───── TASK DATA

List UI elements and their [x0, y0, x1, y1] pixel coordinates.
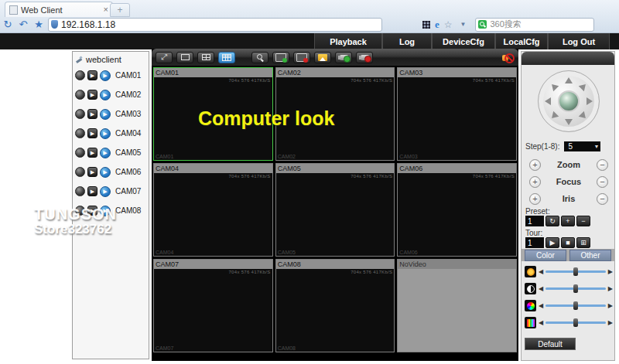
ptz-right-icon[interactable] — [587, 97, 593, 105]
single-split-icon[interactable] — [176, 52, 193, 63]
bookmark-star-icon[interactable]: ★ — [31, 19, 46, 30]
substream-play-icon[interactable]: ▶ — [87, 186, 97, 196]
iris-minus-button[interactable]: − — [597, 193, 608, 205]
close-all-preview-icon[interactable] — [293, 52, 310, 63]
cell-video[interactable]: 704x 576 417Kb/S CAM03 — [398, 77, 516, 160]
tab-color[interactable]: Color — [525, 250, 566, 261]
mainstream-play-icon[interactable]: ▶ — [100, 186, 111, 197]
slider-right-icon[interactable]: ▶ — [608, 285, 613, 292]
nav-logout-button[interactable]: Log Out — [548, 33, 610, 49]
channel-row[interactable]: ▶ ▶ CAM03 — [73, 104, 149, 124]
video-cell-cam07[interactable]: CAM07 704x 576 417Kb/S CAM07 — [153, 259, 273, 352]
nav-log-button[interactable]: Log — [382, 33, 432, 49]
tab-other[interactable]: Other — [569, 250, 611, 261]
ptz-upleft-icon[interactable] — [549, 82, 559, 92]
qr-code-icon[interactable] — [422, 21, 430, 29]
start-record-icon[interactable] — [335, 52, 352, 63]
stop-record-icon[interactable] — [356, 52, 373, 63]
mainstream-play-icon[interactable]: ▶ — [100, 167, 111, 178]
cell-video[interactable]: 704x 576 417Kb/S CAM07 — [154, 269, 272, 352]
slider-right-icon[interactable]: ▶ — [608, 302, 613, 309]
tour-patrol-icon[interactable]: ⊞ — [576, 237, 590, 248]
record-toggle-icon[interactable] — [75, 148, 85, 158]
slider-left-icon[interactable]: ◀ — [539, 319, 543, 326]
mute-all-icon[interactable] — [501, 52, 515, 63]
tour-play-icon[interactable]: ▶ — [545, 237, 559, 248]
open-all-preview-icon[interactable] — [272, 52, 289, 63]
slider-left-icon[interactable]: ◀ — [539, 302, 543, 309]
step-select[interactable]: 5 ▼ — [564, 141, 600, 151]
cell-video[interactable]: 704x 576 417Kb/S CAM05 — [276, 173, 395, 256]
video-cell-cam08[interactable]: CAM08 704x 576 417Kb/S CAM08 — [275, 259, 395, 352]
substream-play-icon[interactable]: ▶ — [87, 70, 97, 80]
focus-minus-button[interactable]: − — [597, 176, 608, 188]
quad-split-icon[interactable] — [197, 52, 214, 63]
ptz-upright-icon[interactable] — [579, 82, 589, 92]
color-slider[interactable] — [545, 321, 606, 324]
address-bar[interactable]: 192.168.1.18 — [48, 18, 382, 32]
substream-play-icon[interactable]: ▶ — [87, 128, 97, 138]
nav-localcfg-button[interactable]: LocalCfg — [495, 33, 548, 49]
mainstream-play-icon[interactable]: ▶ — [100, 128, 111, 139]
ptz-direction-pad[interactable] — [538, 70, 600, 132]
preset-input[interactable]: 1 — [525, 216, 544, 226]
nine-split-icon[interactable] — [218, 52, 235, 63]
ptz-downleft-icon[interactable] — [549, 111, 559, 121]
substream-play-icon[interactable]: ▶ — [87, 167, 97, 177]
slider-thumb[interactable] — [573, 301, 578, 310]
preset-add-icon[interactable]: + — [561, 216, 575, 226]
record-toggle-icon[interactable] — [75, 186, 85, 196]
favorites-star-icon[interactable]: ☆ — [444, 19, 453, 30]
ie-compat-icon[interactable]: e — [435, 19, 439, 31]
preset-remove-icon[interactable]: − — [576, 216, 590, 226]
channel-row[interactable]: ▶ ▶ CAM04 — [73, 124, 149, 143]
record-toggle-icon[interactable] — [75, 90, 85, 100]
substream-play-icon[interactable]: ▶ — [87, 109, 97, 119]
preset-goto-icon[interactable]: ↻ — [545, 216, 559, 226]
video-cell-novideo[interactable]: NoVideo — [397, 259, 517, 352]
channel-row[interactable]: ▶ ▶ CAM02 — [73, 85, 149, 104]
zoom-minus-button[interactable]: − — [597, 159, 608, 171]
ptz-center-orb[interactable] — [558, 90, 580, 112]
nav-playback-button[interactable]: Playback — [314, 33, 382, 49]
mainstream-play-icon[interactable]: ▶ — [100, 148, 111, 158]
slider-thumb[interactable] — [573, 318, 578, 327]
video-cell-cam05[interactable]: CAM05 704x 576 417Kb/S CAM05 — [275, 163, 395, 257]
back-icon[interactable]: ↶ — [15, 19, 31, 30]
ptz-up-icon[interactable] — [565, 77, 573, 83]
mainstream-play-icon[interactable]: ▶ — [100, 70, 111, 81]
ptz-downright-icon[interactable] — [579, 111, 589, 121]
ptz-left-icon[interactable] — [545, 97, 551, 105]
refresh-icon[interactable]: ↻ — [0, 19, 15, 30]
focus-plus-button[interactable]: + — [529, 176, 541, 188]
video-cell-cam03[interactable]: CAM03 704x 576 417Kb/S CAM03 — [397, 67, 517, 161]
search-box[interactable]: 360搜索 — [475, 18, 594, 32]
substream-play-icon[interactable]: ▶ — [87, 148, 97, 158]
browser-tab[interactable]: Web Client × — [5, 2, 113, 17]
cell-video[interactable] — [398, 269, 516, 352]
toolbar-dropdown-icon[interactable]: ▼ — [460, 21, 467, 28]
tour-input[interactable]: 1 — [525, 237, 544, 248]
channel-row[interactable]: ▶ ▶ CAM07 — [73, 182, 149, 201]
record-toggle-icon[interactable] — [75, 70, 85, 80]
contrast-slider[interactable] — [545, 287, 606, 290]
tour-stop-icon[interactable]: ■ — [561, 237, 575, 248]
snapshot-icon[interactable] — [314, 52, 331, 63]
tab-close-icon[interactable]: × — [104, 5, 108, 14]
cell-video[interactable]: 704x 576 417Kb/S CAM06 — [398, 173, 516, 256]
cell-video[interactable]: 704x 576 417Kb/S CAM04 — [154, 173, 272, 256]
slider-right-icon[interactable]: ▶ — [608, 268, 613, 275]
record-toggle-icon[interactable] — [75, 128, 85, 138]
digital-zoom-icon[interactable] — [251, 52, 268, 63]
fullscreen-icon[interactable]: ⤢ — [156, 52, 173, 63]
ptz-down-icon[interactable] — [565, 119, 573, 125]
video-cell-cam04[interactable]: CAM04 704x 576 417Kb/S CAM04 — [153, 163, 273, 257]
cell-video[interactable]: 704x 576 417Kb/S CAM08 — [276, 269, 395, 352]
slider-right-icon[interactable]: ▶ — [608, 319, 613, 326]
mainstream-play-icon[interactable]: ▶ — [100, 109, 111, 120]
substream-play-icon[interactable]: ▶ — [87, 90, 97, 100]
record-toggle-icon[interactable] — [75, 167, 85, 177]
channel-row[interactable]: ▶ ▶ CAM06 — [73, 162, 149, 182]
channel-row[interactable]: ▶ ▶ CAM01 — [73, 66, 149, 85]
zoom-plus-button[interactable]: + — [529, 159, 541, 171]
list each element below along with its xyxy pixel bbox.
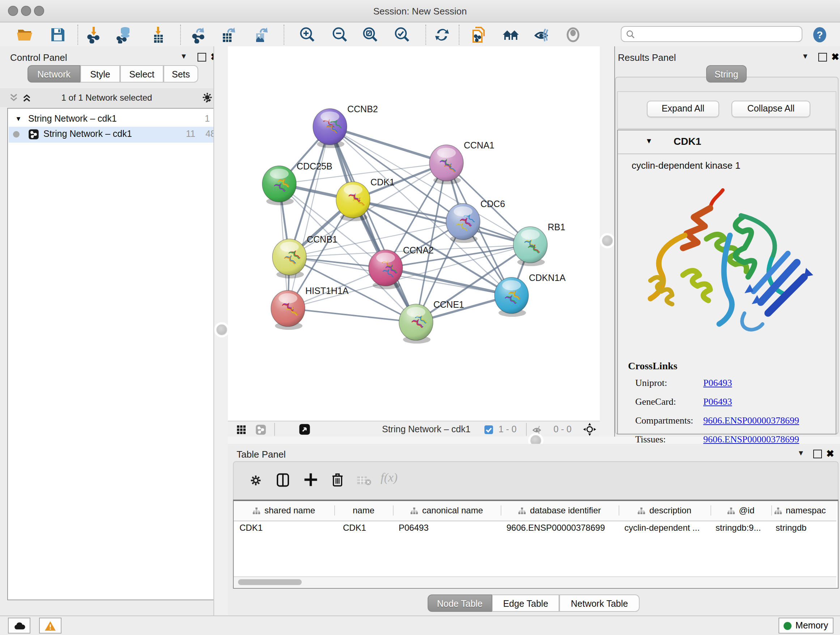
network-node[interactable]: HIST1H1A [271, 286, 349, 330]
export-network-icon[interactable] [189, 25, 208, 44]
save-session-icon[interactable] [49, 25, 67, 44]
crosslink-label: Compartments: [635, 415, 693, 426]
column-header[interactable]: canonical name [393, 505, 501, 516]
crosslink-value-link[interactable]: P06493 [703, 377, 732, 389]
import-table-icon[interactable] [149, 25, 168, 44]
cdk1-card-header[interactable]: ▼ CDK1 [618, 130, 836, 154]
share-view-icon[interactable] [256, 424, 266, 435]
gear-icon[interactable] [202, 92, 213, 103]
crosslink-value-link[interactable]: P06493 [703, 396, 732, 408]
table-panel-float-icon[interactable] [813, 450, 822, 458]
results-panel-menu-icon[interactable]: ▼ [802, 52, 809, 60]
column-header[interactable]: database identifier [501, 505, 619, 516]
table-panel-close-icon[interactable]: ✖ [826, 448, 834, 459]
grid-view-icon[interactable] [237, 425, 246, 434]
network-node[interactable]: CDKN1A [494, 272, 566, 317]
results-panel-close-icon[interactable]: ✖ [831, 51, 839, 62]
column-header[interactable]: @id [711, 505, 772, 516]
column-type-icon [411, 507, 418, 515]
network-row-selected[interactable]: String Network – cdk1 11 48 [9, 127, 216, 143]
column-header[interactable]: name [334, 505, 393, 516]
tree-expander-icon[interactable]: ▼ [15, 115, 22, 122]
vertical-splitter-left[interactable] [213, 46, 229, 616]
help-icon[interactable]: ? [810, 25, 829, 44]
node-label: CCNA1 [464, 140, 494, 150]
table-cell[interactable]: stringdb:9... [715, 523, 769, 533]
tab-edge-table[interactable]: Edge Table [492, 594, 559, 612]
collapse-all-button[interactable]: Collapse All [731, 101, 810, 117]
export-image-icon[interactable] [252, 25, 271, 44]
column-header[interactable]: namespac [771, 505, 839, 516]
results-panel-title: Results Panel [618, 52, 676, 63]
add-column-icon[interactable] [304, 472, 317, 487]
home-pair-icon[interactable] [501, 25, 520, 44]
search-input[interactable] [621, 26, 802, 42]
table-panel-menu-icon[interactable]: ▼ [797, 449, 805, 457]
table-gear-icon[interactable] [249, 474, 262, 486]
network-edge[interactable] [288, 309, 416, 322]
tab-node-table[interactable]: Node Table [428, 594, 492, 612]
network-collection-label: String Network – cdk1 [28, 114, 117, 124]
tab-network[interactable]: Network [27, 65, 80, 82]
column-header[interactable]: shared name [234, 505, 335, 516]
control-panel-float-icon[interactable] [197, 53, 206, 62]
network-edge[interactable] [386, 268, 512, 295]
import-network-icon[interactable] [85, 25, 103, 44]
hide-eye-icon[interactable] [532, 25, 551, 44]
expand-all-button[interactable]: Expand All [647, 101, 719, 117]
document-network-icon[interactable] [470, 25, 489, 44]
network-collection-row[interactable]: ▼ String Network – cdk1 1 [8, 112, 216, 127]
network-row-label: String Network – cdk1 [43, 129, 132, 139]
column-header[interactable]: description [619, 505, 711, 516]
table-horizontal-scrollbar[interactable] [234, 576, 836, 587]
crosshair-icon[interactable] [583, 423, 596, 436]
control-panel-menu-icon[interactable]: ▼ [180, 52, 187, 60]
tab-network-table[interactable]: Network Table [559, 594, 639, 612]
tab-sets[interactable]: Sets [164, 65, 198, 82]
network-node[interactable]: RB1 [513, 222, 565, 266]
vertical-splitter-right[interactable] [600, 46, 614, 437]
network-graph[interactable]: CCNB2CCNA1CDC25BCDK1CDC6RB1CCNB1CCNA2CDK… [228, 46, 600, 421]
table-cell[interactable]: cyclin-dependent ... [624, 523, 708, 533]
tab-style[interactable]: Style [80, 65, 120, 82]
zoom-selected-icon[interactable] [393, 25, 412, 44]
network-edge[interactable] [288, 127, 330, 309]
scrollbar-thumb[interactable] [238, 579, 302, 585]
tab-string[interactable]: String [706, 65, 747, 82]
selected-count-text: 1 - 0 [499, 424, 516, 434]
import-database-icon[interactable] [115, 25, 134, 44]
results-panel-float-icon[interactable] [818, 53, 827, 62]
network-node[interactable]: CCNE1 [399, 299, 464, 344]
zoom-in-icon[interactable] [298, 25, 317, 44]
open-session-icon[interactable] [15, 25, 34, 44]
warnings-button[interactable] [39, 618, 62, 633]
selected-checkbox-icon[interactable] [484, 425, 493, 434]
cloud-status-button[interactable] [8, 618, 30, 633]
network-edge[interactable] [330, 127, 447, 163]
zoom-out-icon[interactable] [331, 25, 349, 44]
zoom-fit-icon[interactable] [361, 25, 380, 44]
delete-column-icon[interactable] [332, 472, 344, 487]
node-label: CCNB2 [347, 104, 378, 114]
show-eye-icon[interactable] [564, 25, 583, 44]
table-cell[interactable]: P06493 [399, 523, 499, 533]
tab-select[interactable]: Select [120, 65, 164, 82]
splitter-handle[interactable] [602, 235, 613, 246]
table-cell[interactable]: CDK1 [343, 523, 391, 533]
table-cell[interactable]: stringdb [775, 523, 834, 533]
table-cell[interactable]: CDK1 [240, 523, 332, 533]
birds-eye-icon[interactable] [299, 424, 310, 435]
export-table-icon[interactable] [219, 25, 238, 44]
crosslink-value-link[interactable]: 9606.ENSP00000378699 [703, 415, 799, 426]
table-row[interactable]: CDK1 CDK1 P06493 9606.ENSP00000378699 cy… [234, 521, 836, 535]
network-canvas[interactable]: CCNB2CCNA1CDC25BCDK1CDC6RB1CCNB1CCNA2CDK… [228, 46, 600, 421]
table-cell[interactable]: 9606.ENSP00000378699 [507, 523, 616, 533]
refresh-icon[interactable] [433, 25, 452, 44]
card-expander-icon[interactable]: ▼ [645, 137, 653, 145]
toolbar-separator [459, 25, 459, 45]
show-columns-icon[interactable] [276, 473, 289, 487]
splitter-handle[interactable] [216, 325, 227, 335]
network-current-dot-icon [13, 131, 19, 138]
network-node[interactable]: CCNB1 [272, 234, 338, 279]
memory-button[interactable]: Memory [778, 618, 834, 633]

──────────

WHAT IS REQUIRED: Show the lines from the data above that contain the string "label".

EXPECTED OUTPUT:
crosslink-label: Compartments: [635, 415, 693, 426]
node-label: CCNA1 [464, 140, 494, 150]
network-collection-label: String Network – cdk1 [28, 114, 117, 124]
network-row-label: String Network – cdk1 [43, 129, 132, 139]
node-label: CCNB2 [347, 104, 378, 114]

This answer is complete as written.